Saved entries:
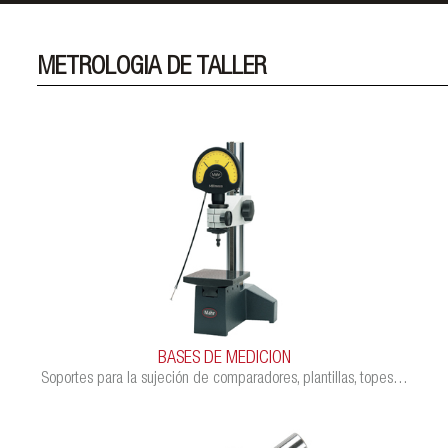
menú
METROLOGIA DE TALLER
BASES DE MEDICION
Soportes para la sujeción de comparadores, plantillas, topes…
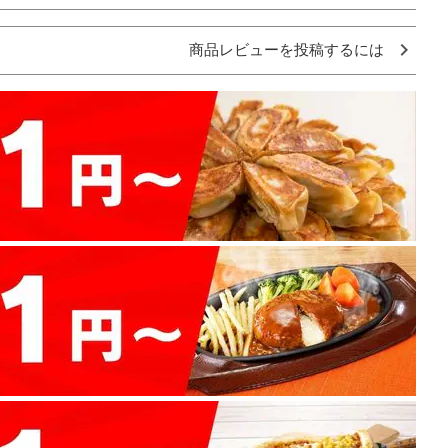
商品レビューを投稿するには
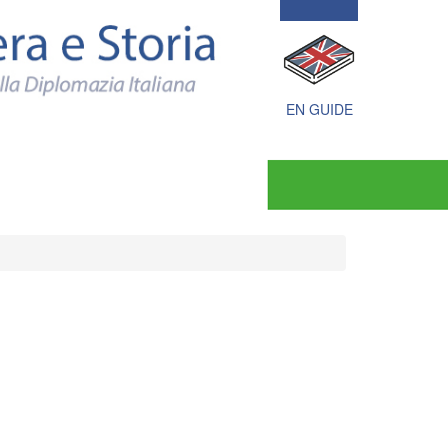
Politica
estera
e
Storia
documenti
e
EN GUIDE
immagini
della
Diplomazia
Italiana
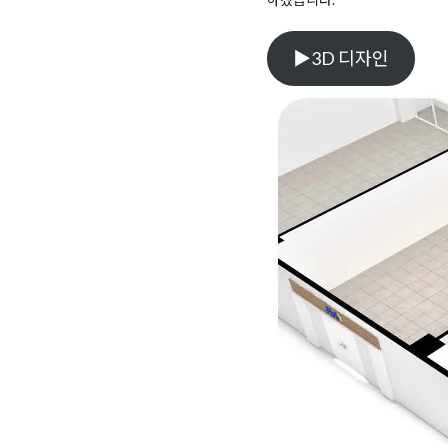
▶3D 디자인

...

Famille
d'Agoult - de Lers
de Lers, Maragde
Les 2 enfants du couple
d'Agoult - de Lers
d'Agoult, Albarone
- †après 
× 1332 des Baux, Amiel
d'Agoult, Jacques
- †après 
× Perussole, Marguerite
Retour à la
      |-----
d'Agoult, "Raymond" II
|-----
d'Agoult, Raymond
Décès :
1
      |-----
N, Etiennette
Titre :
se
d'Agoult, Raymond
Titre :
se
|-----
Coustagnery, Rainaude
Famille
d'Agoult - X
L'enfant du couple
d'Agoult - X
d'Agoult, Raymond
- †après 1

● Problem:
Copy out every line of the entries where the string "couple" shows up.

● Response to the task:
Les 2 enfants du couple
L'enfant du couple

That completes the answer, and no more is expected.